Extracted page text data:
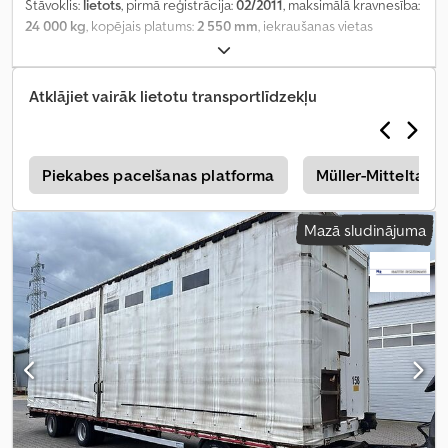
Stāvoklis:
lietots
, pirmā reģistrācija:
02/2011
, maksimālā kravnesība:
24 000 kg
, kopējais platums:
2 550 mm
, iekraušanas vietas
platums:
2 492 mm
, iekraušanas telpas augstums:
3 106 mm
,
Ražošanas gads:
2011
, Aprīkojums:
ABS
,
Atklājiet vairāk lietotu transportlīdzekļu
a
Piekabes pacelšanas platforma
Müller-Mitteltal P
Mazā sludinājuma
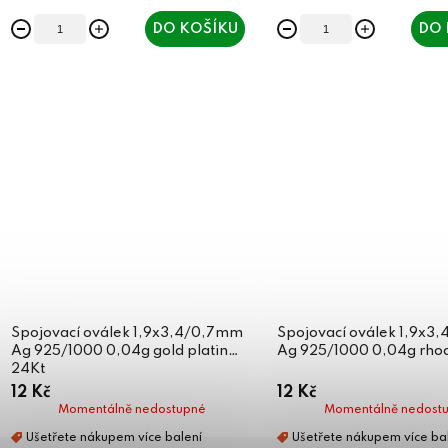
DO KOŠÍKU
DO 
Spojovací oválek 1,9x3,4/0,7mm
Spojovací oválek 1,9x3
Ag 925/1000 0,04g gold plating
Ag 925/1000 0,04g rho
24Kt
12 Kč
12 Kč
Momentálně nedostupné
Momentálně nedost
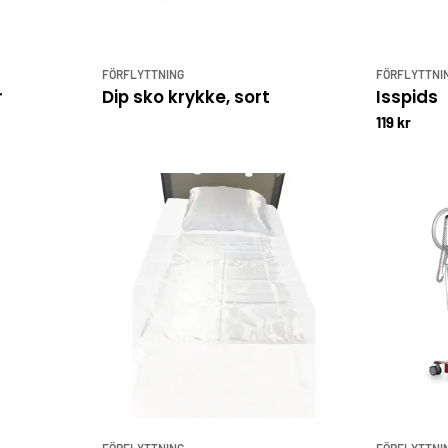
FÖRFLYTTNING
FÖRFLYTTNI
r
Dip sko krykke, sort
Isspids
119 kr
FÖRFLYTTNING
FÖRFLYTTNI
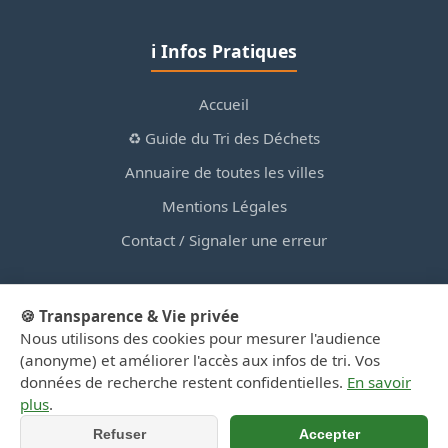
ℹ️ Infos Pratiques
Accueil
♻️ Guide du Tri des Déchets
Annuaire de toutes les villes
Mentions Légales
Contact / Signaler une erreur
🍪 Transparence & Vie privée
Nous utilisons des cookies pour mesurer l'audience
© 2026 PortailDesDechetsEnRegionCentre.fr — Site
(anonyme) et améliorer l'accès aux infos de tri. Vos
d'information privé, non affilié aux collectivités.
données de recherche restent confidentielles.
En savoir
plus
.
Refuser
Accepter
📞 Appeler
📍 Y aller (GPS)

→ Problem details
The data above needs to be retyped exactly, with the images left out.

→ Result of the task
Stāvoklis:
lietots
, pirmā reģistrācija:
02/2011
, maksimālā kravnesība:
24 000 kg
, kopējais platums:
2 550 mm
, iekraušanas vietas
platums:
2 492 mm
, iekraušanas telpas augstums:
3 106 mm
,
Ražošanas gads:
2011
, Aprīkojums:
ABS
,
Atklājiet vairāk lietotu transportlīdzekļu
a
Piekabes pacelšanas platforma
Müller-Mitteltal P
Mazā sludinājuma
DO KOŠÍKU
DO 
Spojovací oválek 1,9x3,4/0,7mm
Spojovací oválek 1,9x3
Ag 925/1000 0,04g gold plating
Ag 925/1000 0,04g rho
24Kt
12 Kč
12 Kč
Momentálně nedostupné
Momentálně nedost
FÖRFLYTTNING
FÖRFLYTTNI
r
Dip sko krykke, sort
Isspids
119 kr
FÖRFLYTTNING
FÖRFLYTTNI
ℹ️ Infos Pratiques
Accueil
♻️ Guide du Tri des Déchets
Annuaire de toutes les villes
Mentions Légales
Contact / Signaler une erreur
🍪 Transparence & Vie privée
Nous utilisons des cookies pour mesurer l'audience
© 2026 PortailDesDechetsEnRegionCentre.fr — Site
(anonyme) et améliorer l'accès aux infos de tri. Vos
d'information privé, non affilié aux collectivités.
données de recherche restent confidentielles.
En savoir
plus
.
Refuser
Accepter
📞 Appeler
📍 Y aller (GPS)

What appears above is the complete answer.